Know how to tell who is losing an argument? It's the guy that starts with the profanity and name calling.

Village idiot? Moron? Conspiracy theorist?

What did I say that so touched a nerve? That I thought NetJets never made money? That possibly only one fractional possibly had a sustainable business model?

Golly Gosh, lighten up francis'es!

Profanity? Where?
Actually when folks like glasspilot and yourself, post completely biased, doomsday opinions of Netjets, I am left with no other option than to think your village misses you.
You post such gloomy forecasts based on information glasspilot was either too lazy or inept to obtain himself. Ultimately, he/she had to be given that information.
Your well thought out analysis inferring there is a conspiracy to cover-up Netjets' earnings conveniently jives with your earlier opinion.
You and Glass should get together and consult to "breaking news" cable TV networks as aviation crash experts. The way you form opinions and jump to conclusions would fit right in.
 
Go to Berkshire's website and look yourself.

All the information was good until last summer.

They don't always give specific numbers its true and tend not to speak if things are not as good.

But I don't see the point is looking at last quarter... or the Quarter before that. We are in a recession. Show me good numbers in ANY business for that period. Besides the Repo-man :crying:. Nobody is saying results are good for the last couple of quarters....

If you think NJ is not a sustainable business ... A lot of other businesses must really be skating on thin-ice....
 
Guys, take a step back for a minute and think about this. Do you honestly think WB, who is arguably one of the greatest investors of all time and one of the richest people on the planet, would buy a company that has never made any money? Unlike any of us, he's seen the books, and he actually understands what the numbers mean.
 
Guys, take a step back for a minute and think about this. Do you honestly think WB, who is arguably one of the greatest investors of all time and one of the richest people on the planet, would buy a company that has never made any money? Unlike any of us, he's seen the books, and he actually understands what the numbers mean.

http://www.berkshirehathaway.com/letters/1996.html

When Richard Branson, the wealthy owner of Virgin Atlantic Airways, was asked how to become a millionaire, he had a quick answer: "There's really nothing to it. Start as a billionaire and then buy an airline." Unwilling to accept Branson's proposition on faith, your Chairman decided in 1989 to test it by investing $358 million in a 9.25% preferred stock of USAir.

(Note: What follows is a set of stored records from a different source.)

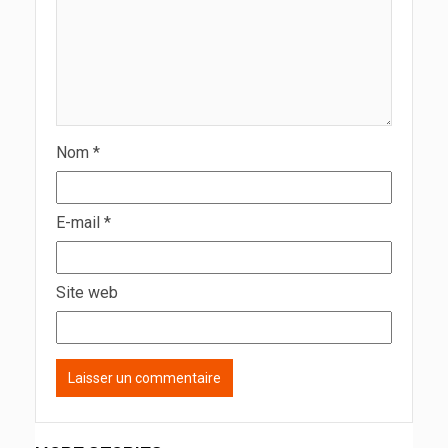
Nom
*
E-mail
*
Site web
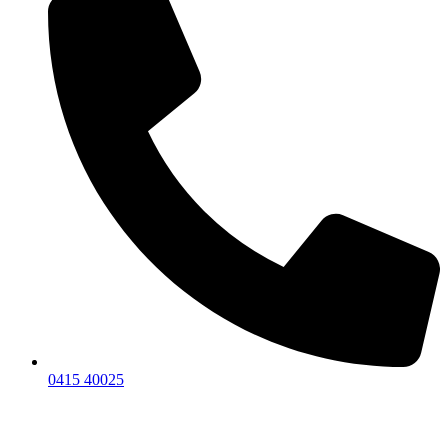
0415 40025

I liked and admired Ed Colodny, the company's then-CEO, and I still do. But my analysis of USAir's business was both superficial and wrong. I was so beguiled by the company's long history of profitable operations, and by the protection that ownership of a senior security seemingly offered me, that I overlooked the crucial point: USAir's revenues would increasingly feel the effects of an unregulated, fiercely-competitive market whereas its cost structure was a holdover from the days when regulation protected profits. These costs, if left unchecked, portended disaster, however reassuring the airline's past record might be. (If history supplied all of the answers, the Forbes 400 would consist of librarians.)

By the way, $159 a share in 1975. Uggh.....I'll take 10.